Former county administrator Joe Baird has pled “not guilty” to stalking his former girlfriend earlier this year, and his attorney is asking a judge to dismiss the misdemeanor case contending the issues were already litigated in Circuit Court.
“This kind of motion is very rare, so I don’t know if it will be granted, but the state wants to re-litigate issues that already have been decided,” said Vero Beach attorney Andy Metcalf, who is representing Baird.
“We already had a three-hour hearing,” he added. “The alleged victim was represented by her own lawyer. Evidence was presented and witnesses testified. And the judge ruled there was no stalking.
“Now we’re back in court for a criminal case with no new allegations, no new evidence, and the burden of proof is higher.”
The case has been assigned to County Judge Robyn Stone.
The earlier hearing was held on June 7, when Circuit Judge Robert Meadows presided over a hearing on the Vero Beach woman’s request for a restraining order against Baird, whom she claimed was stalking her.
After listening to the testimony of seven witnesses – including the woman, her parents, a private investigator and a Vero Beach Police detective – Meadows denied the request, citing the close proximity of the island homes in which Baird and his ex-girlfriend reside and the absence of the former county executive exhibiting any threatening behavior.
“There’s not one scintilla of a threat presented to this court,” Meadows said at the hearing, adding, “I see a relationship gone bad, but I don’t see the malice or intent … There has to be some kind of action besides being in the same town that she’s in.”
The judge said if he granted the restraining order, Baird would be arrested “because there is no way he can drive down the street in the same place that she lives – in that small area – without her saying he’s following her.”
Baird, 65, was arrested three weeks later, after returning to Vero Beach from a rented summer home in Rhode Island and turning himself in at the County Jail, where he spent the night before posting a $2,500 bond and being released the next morning.
In a probable-cause affidavit used to obtain an arrest warrant on June 24, Vero Beach Police Detective Jennifer Brumley wrote that Baird “willfully, maliciously and repeatedly followed, harassed and cyberstalked” his former longtime girlfriend.
Metcalf, who also represented Baird at the June hearing, disputed the allegations and dismissed them as the remnants of a “messy breakup,” referring to the couple’s romantic-but-tumultuous, eight-year relationship that the woman claims to have ended in February.
The couple had lived together on an on-and-off basis in Baird’s Indian River Shores home since April 2019. The woman, who asked that her name be withheld under Florida’s victims’ rights law, has lived in the Vero Beach area for 13 years, most of the time on the barrier island.
Metcalf said he was “shocked” the police pursued the case after Meadows had rejected the woman’s stalking claims in the earlier hearing, at which he said the judge “gave them all day to make their case, and they couldn’t do it.”
The woman, however, said in July that Meadows didn’t consider all of the evidence – because, she claimed, the judge refused to view visual evidence collected by a private investigator she had hired.
She said the investigator, who was allowed to testify at the hearing, wasn’t permitted to support his testimony with photographs and videos that showed Baird stalking her.
Metcalf is basing his motion to dismiss the stalking charge on the “doctrine of collateral estoppel,” which, he wrote, “exists to enforce the finality of a court’s work and to discourage re-litigation” by preventing “identical parties from re-litigating identical issues that have been determined in a prior litigation.”
He said “each and every issue” cited in the arrest affidavit was addressed at the June hearing, where the burden of proof was by a preponderance of the evidence.
Charges in criminal cases must be proven beyond a reasonable doubt – a significantly higher burden for prosecutors to meet.
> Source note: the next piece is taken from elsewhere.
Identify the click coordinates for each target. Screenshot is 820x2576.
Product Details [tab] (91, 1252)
Also, prosecutors will be much more limited to what evidence they can introduce.
The State Attorney’s Office formally charged Baird on Aug. 29, when prosecutors alleged that Baird stalked the woman between May 1 and June 27.
“It’s obvious the state took a long time to decide whether to file,” Metcalf said, “probably because it realizes it doesn’t have a good case.”
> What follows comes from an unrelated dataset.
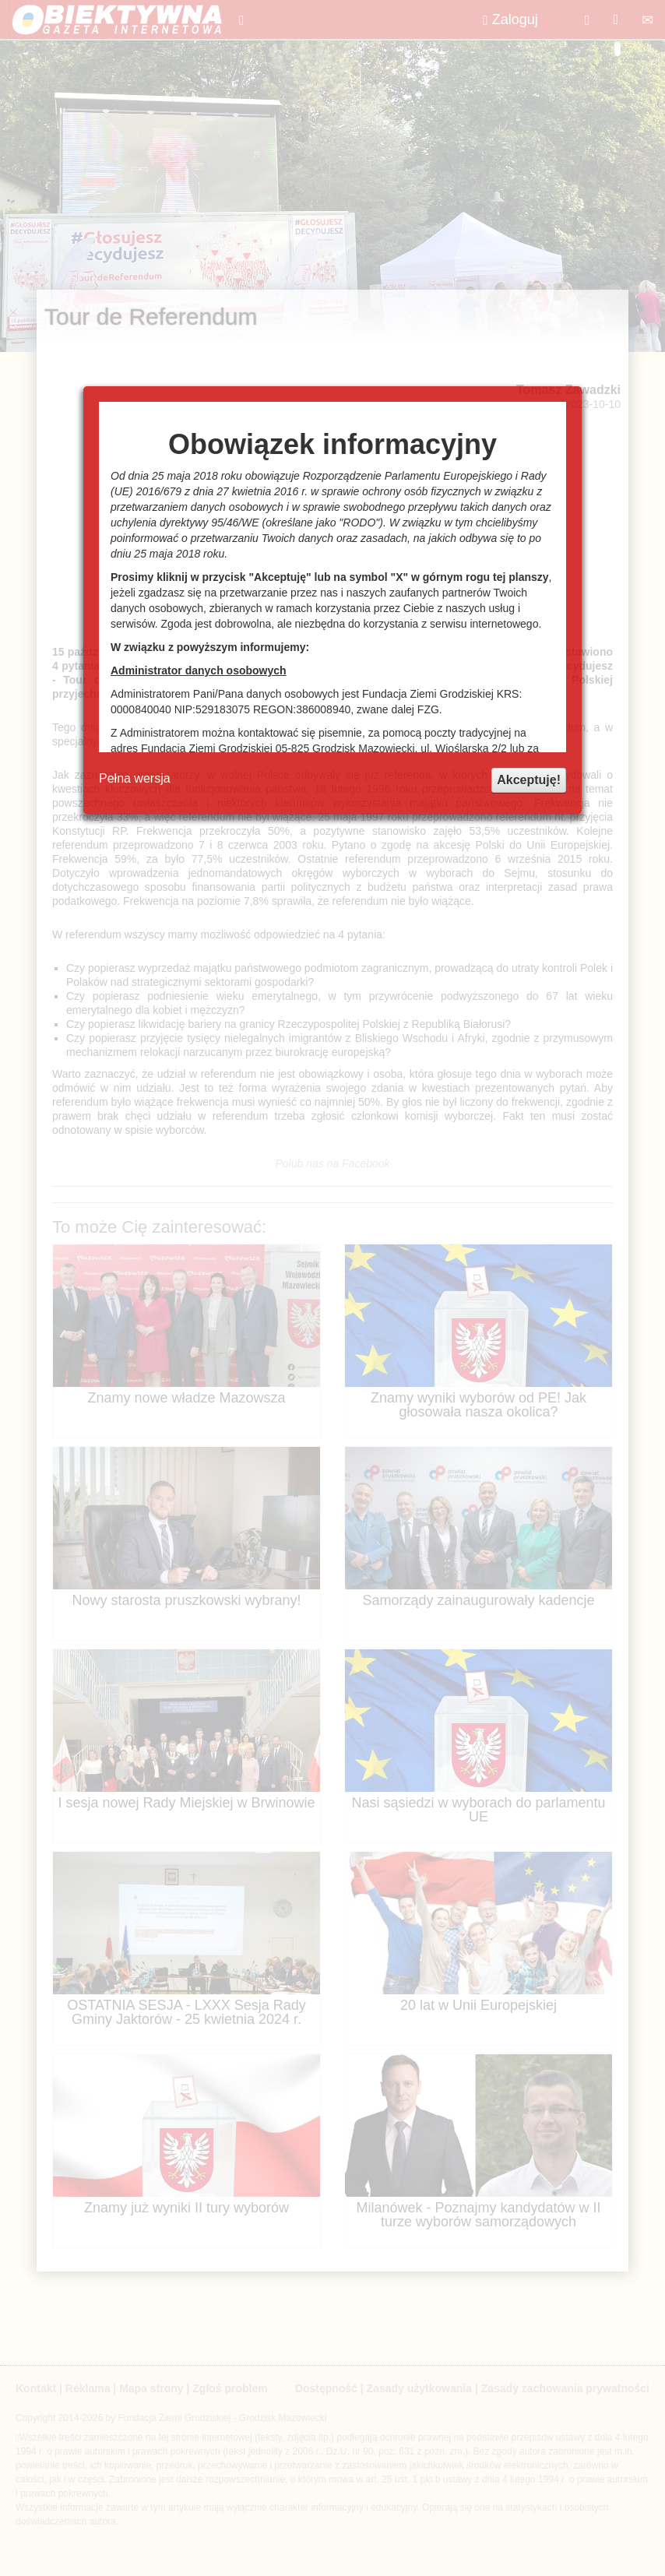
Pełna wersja (135, 778)
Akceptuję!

Stone has scheduled a status hearing for 8:30 a.m. Friday.
Metcalf said both Baird and his ex-girlfriend have been living in separate summer homes in Newport, Rhode Island.
“Joe is upset,” Metcalf said of the criminal charge. “He’s embarrassed that his private life has again become public. But he completely rejects the claims she’s making.”
While Baird was Indian River County Administrator in May 2009, he was charged with driving under the influence after being stopped by Vero Beach Police on his way home from a charity fundraiser. Baird refused the breathalyzer test, and Baird’s defense attorney argued that Baird suffered from vertigo. At the trial, which was heavily covered by the media, Baird was acquitted of the DUI charge.